Implementation of selected SNP and gene detection pipeline of the paper "Deep Unsupervised Identification of Selected Genes and SNPs in Pool-Seq Data from Evolving Populations" accepted in RECOMB-Genetics 2022.
.sync (with population estimates) and .fasta or .gff (with gene information) required.
File with selected SNP information for evaluation (MimicrEE2 selection file format).

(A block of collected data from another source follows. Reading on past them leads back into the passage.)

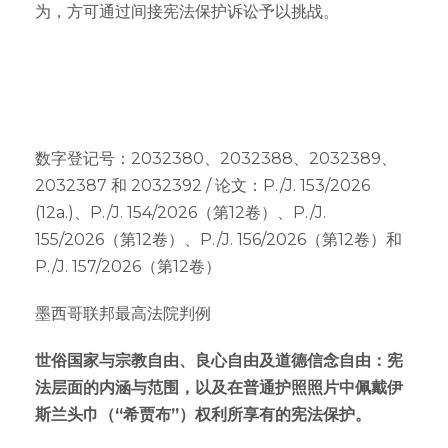
为，方可通过间接宪法保护诉讼予以挑战。
数字登记号：2032380、2032388、2032389、
2032387 和 2032392 / 论文：P./J. 153/2026
(12a.)、P./J. 154/2026（第12卷）、P./J.
155/2026（第12卷）、P./J. 156/2026（第12卷）和
P./J. 157/2026（第12卷）
墨西哥联邦最高法院判例
世俗国家与宗教自由、良心自由及道德信念自由：宪
法层面的内涵与范围，以及在普通护照照片中佩戴伊
斯兰头巾（“希贾布”）权利所享有的宪法保护。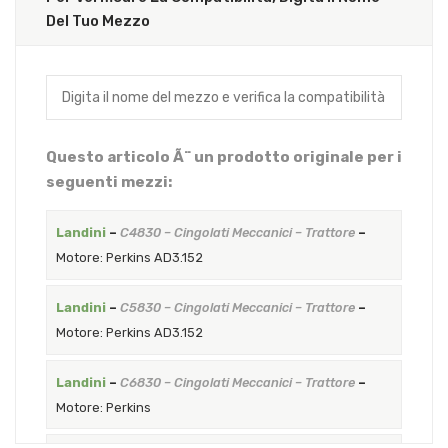
Del Tuo Mezzo
Questo articolo Ã¨ un prodotto originale per i
seguenti mezzi:
Landini
–
C4830 – Cingolati Meccanici – Trattore
–
Motore: Perkins AD3.152
Landini
–
C5830 – Cingolati Meccanici – Trattore
–
Motore: Perkins AD3.152
Landini
–
C6830 – Cingolati Meccanici – Trattore
–
Motore: Perkins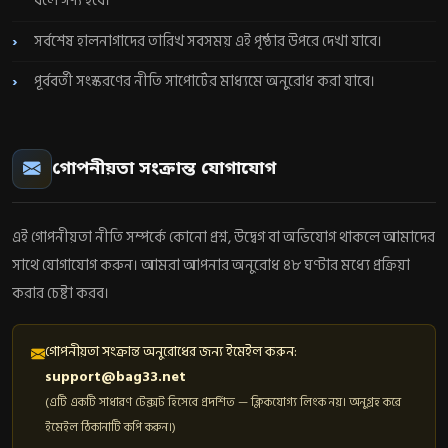
বলে গণ্য হবে।
সর্বশেষ হালনাগাদের তারিখ সবসময় এই পৃষ্ঠার উপরে দেখা যাবে।
পূর্ববর্তী সংস্করণের নীতি সাপোর্টের মাধ্যমে অনুরোধ করা যাবে।
গোপনীয়তা সংক্রান্ত যোগাযোগ
এই গোপনীয়তা নীতি সম্পর্কে কোনো প্রশ্ন, উদ্বেগ বা অভিযোগ থাকলে আমাদের
সাথে যোগাযোগ করুন। আমরা আপনার অনুরোধ ৪৮ ঘণ্টার মধ্যে প্রক্রিয়া
করার চেষ্টা করব।
গোপনীয়তা সংক্রান্ত অনুরোধের জন্য ইমেইল করুন:
support@bag33.net
(এটি একটি সাধারণ টেক্সট হিসেবে প্রদর্শিত — ক্লিকযোগ্য লিংক নয়। অনুগ্রহ করে
ইমেইল ঠিকানাটি কপি করুন।)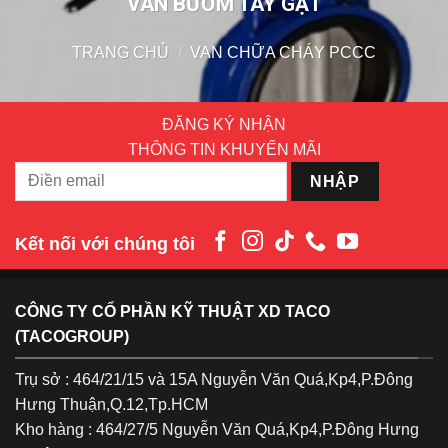
VAN BƯỚM TAY GẠT
TRANG CHỦ
/
VAN CHỮA CHÁY PCCC
ĐĂNG KÝ NHẬN
THÔNG TIN KHUYẾN MÃI
Kết nối với chúng tôi
CÔNG TY CỔ PHẦN KỸ THUẬT XD TACO
(TACOGROUP)
Trụ sở : 464/21/15 và 15A Nguyễn Văn Quá,Kp4,P.Đông
Hưng Thuận,Q.12,Tp.HCM
Kho hàng : 464/27/5 Nguyễn Văn Quá,Kp4,P.Đông Hưng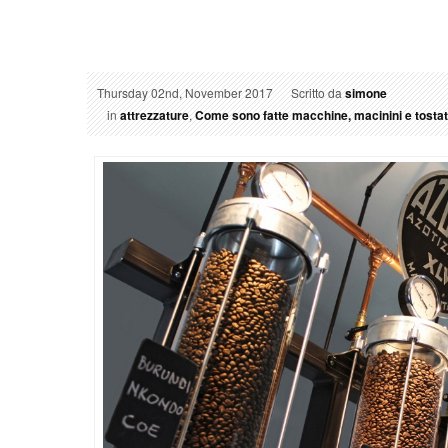
Thursday 02nd, November 2017
Scritto da
simone
in
attrezzature
,
Come sono fatte macchine, macinini e tostat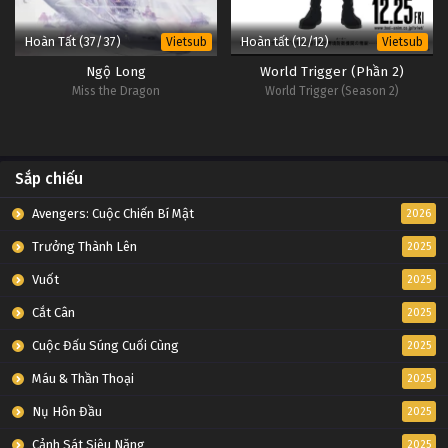
Hoàn Tất (37/37)
Hoàn tất (12/12)
Vietsub
Vietsub
Ngộ Long
World Trigger (Phần 2)
Miss the Dragon
World Trigger (Season 2)
Sắp chiếu
Avengers: Cuộc Chiến Bí Mật
2026
Trưởng Thành Lên
2025
Vuốt
2025
Cắt Cân
2025
Cuộc Đấu Súng Cuối Cùng
2025
Máu & Thần Thoại
2025
Nụ Hôn Đầu
2025
Cảnh Sát Siêu Năng
2025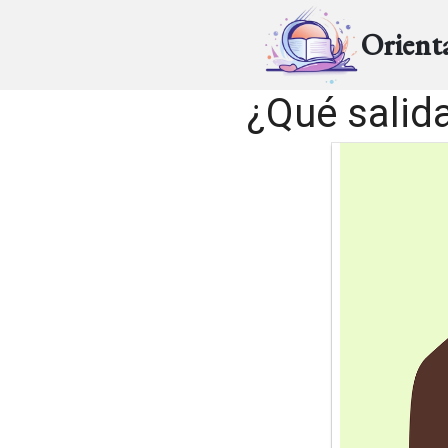
Orient
¿Qué salida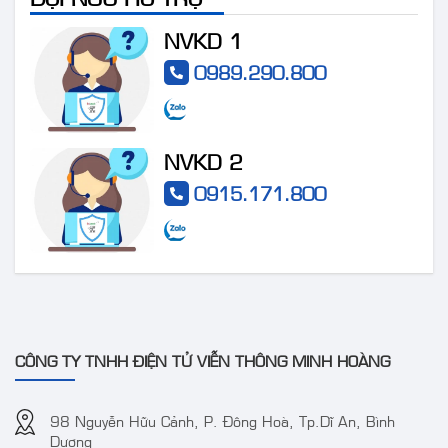
NVKD 1
0989.290.800
NVKD 2
0915.171.800
CÔNG TY TNHH ĐIỆN TỬ VIỄN THÔNG MINH HOÀNG
98 Nguyễn Hữu Cảnh, P. Đông Hoà, Tp.Dĩ An, Bình
Dương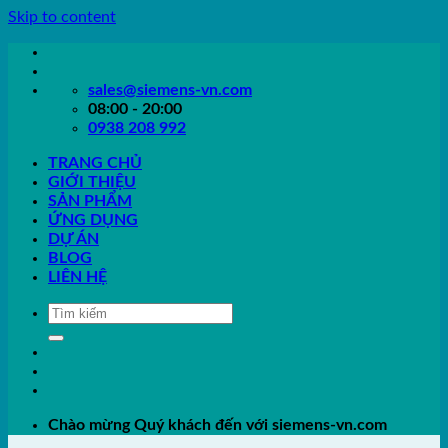
Skip to content
sales@siemens-vn.com
08:00 - 20:00
0938 208 992
TRANG CHỦ
GIỚI THIỆU
SẢN PHẨM
ỨNG DỤNG
DỰ ÁN
BLOG
LIÊN HỆ
Chào mừng Quý khách đến với siemens-vn.com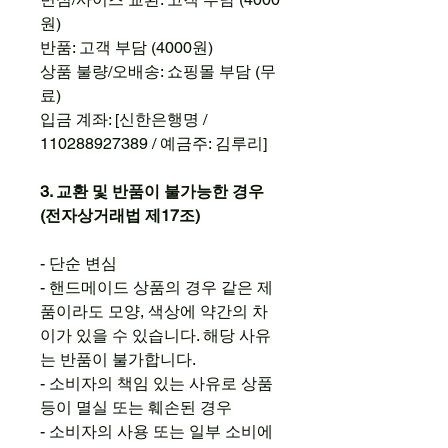
원)
반품: 고객 부담 (4000원)
상품 불량/오배송: 쇼핑몰 부담 (무
료)
입금 계좌: [신한은행명 /
110288927389 / 예금주: 김루리]
3. 교환 및 반품이 불가능한 경우
(전자상거래법 제17조)
- 단순 변심
- 핸드메이드 상품의 경우 같은 제
품이라도 모양, 색상에 약간의 차
이가 있을 수 있습니다. 해당 사유
는 반품이 불가합니다.
- 소비자의 책임 있는 사유로 상품
등이 멸실 또는 훼손된 경우
- 소비자의 사용 또는 일부 소비에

python dataset_creation/preprocessing.py --out_path < path-to-output > (--gff_path < path-to-gff > OR --fasta_path < path-to-fasta >) --sync_path < path-to-sync-file > (--selection_file < path-to-selection-file >) --max_gene_len 8000 --considered_populations < array with index of populations in .sync you want to keep >
Insert experimental metadata in detection_pipeline/variables.py
python detection_pipeline/main_training_no_validation.py --animal < animal name in variables.py > --nn_name < model_name > --nn <'E' or 'AE' > --add_drift_filter < 0 = compare original data, 1 = compare with simulation >
Saves snp data in external .pkl file of the created 'models/model_name' folder
Add: --cmh_file <path to estimated cmh values (output of popoolation2/cmh-test.pl)>
--haplotype_file < path to haplotype file as used in MimicrEE2 >
--selection_file < path-to-selection-file >
to the command to get a basic evaluation.